Pulse oximetry is a non-invasive test that measures the oxygen saturation level in a patient’s blood, and it has become an important tool for monitoring many patients, including those with Covid-19. But new research links erroneous readings from pulse oximeters to racial disparities in health outcomes, potentially leading to higher death rates and complications such as organ dysfunction in patients with darker skin.
It is well known that non-white intensive care patients (ICU) receive less accurate readings of their oxygen levels using pulse oximeters – the common devices that clip onto patients’ fingers. Now, an article co-authored by MIT scientists reveals that inaccurate pulse oximeter readings could lead to critically ill color patients receiving less supplemental oxygen during ICU stays.
The newspaper, “Assessment of Racial and Ethnic Differences in Oxygen Supplementation in Intensive Care Patients,” published in JAMA Internal Medicinefocused on whether there were differences in supplemental oxygen administration between patients of different races and ethnicities that were associated with pulse oximeter performance differences.
The findings showed that inaccurate measurements of Asian, Black and Hispanic patients resulted in them receiving less supplemental oxygen than Caucasian patients. These results provide insight into how health technologies such as the pulse oximeter contribute to racial and ethnic inequalities in health care, the researchers said.
The study’s senior author, Leo Anthony Celi, clinical research director and principal investigator at the MIT Laboratory for Computational Physiology, and principal investigator at the MIT Institute for Medical Engineering and Science (IMES), says the challenge is that technology in healthcare is routine. designed around the majority of the population.
“Medical devices are typically developed in wealthy countries with white, fit individuals as test subjects,” he explains. “Drugs are evaluated through clinical trials that disproportionately enroll white individuals. Genomics data is largely from individuals of European descent.”
“It is therefore not surprising that we observe differences in outcomes across demographics, with worse outcomes in those who were not involved in health care design,” Celi added.
Although pulse oximeters are widely used for their ease of use, the most accurate way to measure blood oxygen saturation (SaO2) levels is by taking a sample of the patient’s arterial blood. False readings from normal pulse oximetry (SpO2) can lead to hidden hypoxemia. Elevated bilirubin in the bloodstream and the use of certain medications in the ICU called vasopressors can also interfere with pulse oximetry readings.
More than 3,000 participants were included in the study, including 2,667 white, 207 black, 112 Hispanic and 83 Asian – using data from the Medical Information Mart for Intensive Care Unit version 4 or MIMIC-IV dataset. This dataset consists of more than 50,000 patients admitted to the ICU at Beth Israel Deaconess Medical Center, and includes both pulse oximeter readings and oxygen saturation levels detected in blood samples. MIMIC-IV also includes supplemental oxygen delivery rates.
When the researchers SpO . compared2 levels taken by pulse oximeter to oxygen saturation of blood samples, they found that black, Hispanic and Asian patients had higher SpO2 than white patients for a given blood oxygen saturation level measured in blood samples. The turnaround time for arterial blood gas analysis can take from a few minutes to an hour. As a result, clinicians typically make decisions based on pulse oximetry measurements, without being aware of sub-optimal performance in certain patient demographics.
Eric Gottlieb, the study’s lead author, a nephrologist, a lecturer at MIT, and a Harvard Medical School fellow at Brigham and Women’s Hospital, called for more research to better understand “how disparities in pulse oximeter performance lead.” to worse outcomes; potential differences in ventilation management, fluid resuscitation, triage decisions, and other aspects of care need to be explored, then we need to redesign and properly evaluate these devices to ensure they perform equally well for all patients.”

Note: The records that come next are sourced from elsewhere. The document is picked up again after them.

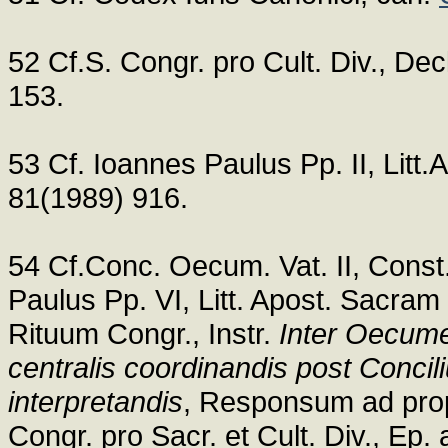
52 Cf.S. Congr. pro Cult. Div., Dec
153.
53 Cf. Ioannes Paulus Pp. II, Litt.A
81(1989) 916.
54 Cf.Conc. Oecum. Vat. II, Const
Paulus Pp. VI, Litt. Apost. Sacram
Rituum Congr., Instr.
Inter Oecume
centralis coordinandis post Concili
interpretandis
, Responsum ad pro
Congr. pro Sacr. et Cult. Div., Ep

Celi emphasizes that understanding biases that exist in real-world data is critical to better developing algorithms and artificial intelligence to help clinicians make decisions. “Before investing more money in developing artificial intelligence for healthcare using electronic health records, we need to identify all causes of inequalities in outcomes, including those resulting from the use of sub-optimally designed technology,” he says. “Otherwise, we risk perpetuating and amplifying health inequalities with AI.”
Celi described the project and research as a testament to the value of data sharing, which is at the heart of the MIMIC project. “No team has the expertise and perspective to understand all the biases in real-world data to prevent AI from perpetuating health inequalities,” he says. “The database we analyzed for this project has more than 30,000 recognized users, comprising teams of data scientists, clinicians and social scientists.”
The many researchers working on this topic together form a community that shares and performs quality checks on code and queries, promotes reproducibility of the results, and crowdsources the collection of the data, Celi says. “There is harm if health data is not shared,” he says. “Restricting data access means limiting the perspectives from which data is analyzed and interpreted. We’ve seen countless examples of wrong model specifications and flawed assumptions that have led to models that ultimately harm patients.”